Learn how to make a Statistically Perfect Episode!

The Introduction

For the longest time, I was contemplating which topic to choose to use for my portfolio’s debut presentation. I wanted to present my ability to find data as well as produce it myself. I needed a project where I would be able to find data and bring in my own data at the same time. I also wanted it to be something I was passionate and interested in.

I was watching Rick and Morty, one of my favorite shows. I remembered a video I watched in which the Showrunners explained that they have a certain Format they use for every Episode. Then the idea hit me. I wondered if there was a way for the Showrunners to take it even further and figure out exactly how to make a Statistically Perfect Episode.

The Preparation

So… you want to make a Statistically Perfect Episode of Rick and Morty. You have come to the right place! I have already done all the research for You.

The first thing I needed to do is to find a list of all the Rick and Morty episodes along with their Rating. I was able to obtain a list of all Episodes with their Names online. Igor Bettio Published a list called “Rick and Morty Data” onto Kaggle.


Then I Cleaned the Data so I only had the Episode Numbers and Names.

Unfortunately, I was unable to find a list with the Episode Ratings as well. I found the ratings of every episode on IMBD. Obviously, not everyone will agree with how every episode is rated on IMBD. However, it is a reliable way to measure the Rating of each Episode. Now, all I needed to do is plug the ratings into my sheet, and Voila!

I was not going to re-watch the whole show. I just needed to watch a few episodes. Using a few basic functions, I was able to figure out which episodes were the Top Two Rated Episodes, which episode was the Average Rated Episode and which were the Two Lowest Rated Episodes. I now had a Diverse Sample to work with.

Immediately, I was able to see how the Show's Ratings changed over time.

The crazy thing is that none of these episodes were actually bad. They were just rated lower than some of the better ones. In fact, the lowest rating goes to “S04E04 Claw and Hoarder: Special Ricktim's Morty”, with a rating of 7.4! That is not a bad rating by any means.

Now I needed to figure out what Variables to use as I re-watch the Five Episodes that I picked. Figuring out the right Variables was a little tricky. The Variables needed to be something that is undisputed. Therefore, I could NOT count how many jokes were in each episode, as jokes are opinion based. If I ever watch Rick and Morty with my wife, I am always cracking up and enjoying the show. She just rolls her eyes and does not think it is funny at all!

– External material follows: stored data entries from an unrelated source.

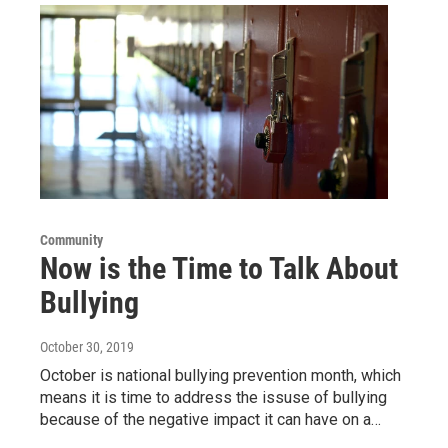
Community
Now is the Time to Talk About
Bullying
October 30, 2019
October is national bullying prevention month, which
means it is time to address the issuse of bullying
because of the negative impact it can have on a…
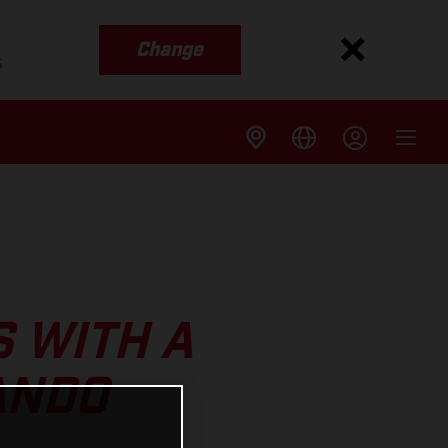
Change
s
S WITH A
ANDO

On the other hand, it IS possible to count the number of Characters. For example, if there is a clone of someone or another version of a Character from a different dimension, I counted them as separate Characters. I also counted the number of Settings per episode. I counted every time the Setting was changed, even if the Characters just walked into a new room. As long as it was different enough for me to consider a new Setting, I counted it as a new Setting.

I also counted the number of Fights as well as the number of Injuries and Deaths. Fights were counted any time Characters physically assaulted each other. No matter how many Characters were involved or how many Settings it took place over, every Fight counted as just one Fight. Each and every time a Character was Injured or Killed, counted as one Injury or Death. As a rule of thumb, all Deaths are Injuries, but not all Injuries are Deaths.

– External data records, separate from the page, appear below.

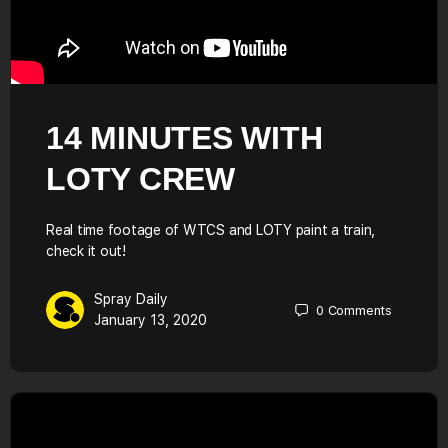
14 MINUTES WITH
LOTY CREW
Real time footage of WTCS and LOTY paint a train,
check it out!
Spray Daily
0
Comments
January 13, 2020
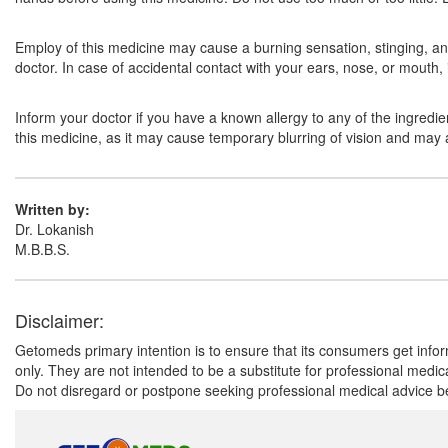
Employ of this medicine may cause a burning sensation, stinging, and 
doctor. In case of accidental contact with your ears, nose, or mouth,
Inform your doctor if you have a known allergy to any of the ingredie
this medicine, as it may cause temporary blurring of vision and may aff
Written by:
Dr. Lokanish
M.B.B.S.
Disclaimer:
Getomeds primary intention is to ensure that its consumers get infor
only. They are not intended to be a substitute for professional medi
Do not disregard or postpone seeking professional medical advice be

Another Variable that was really interesting to me was Cursing. I wondered if the amount of Curse Words per Episode would make a difference in the Episode Rating. After re-watching the Five Episodes, I was really blown away about how much you can really break down an Episode based on certain Variables.

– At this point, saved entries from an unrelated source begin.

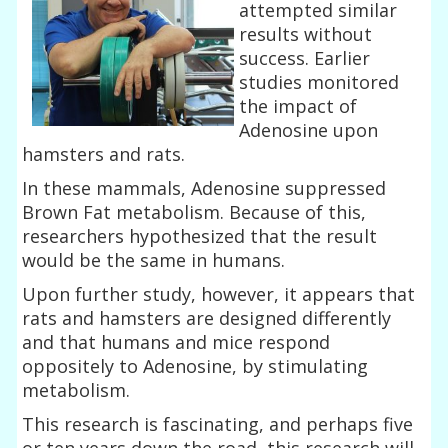
attempted similar
results without
success. Earlier
studies monitored
the impact of
Adenosine upon
hamsters and rats.
In these mammals, Adenosine suppressed
Brown Fat metabolism. Because of this,
researchers hypothesized that the result
would be the same in humans.
Upon further study, however, it appears that
rats and hamsters are designed differently
and that humans and mice respond
oppositely to Adenosine, by stimulating
metabolism.
This research is fascinating, and perhaps five
or ten years down the road, this research will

Here is what the final tally looked like:

Then I put it into a new Spreadsheet. Viola!

Being able to see the Data finally coming together in front of me made my day!

The Findings

The next step was for me to Visualize the Data. Using Tableau, I was able to create some beautiful Charts that show how each Variable affects the Ratings.

Looking at the chart, you can clearly see the correlation between Settings and Ratings. The more Settings that are featured in an episode, the better the Rating is.

This is a little tricky. All but one of the points on the chart seem to indicate that the more Characters that are in an Episode, the better the Rating is. The only Episode that does not support this Hypothesis is the Second Lowest Rated Episode, Inter-Dimensional Cable 2: Tempting Fate, which has 52 Characters. However, it still has nowhere close to 64, or even 75 like in the Top Two Rated Episodes. Therefore, we can deduce that the more Characters an Episode has, the better the Rating. Obviously, there are other factors that are involved in making an Episode good.

When I was watching the Five Episodes, after watching the first two Episodes, I thought it was interesting that both Episodes had exactly 8 Fights. Then I watched the third one, and thought it was a coincidence that there were 8 Fights in this Episode too. Once I finished all Five Episodes, I realized that it was no coincidence. It must be part of the Format that the Show-runners use already! This is still a Theory as I would have to re-watch the entire Show to confirm it.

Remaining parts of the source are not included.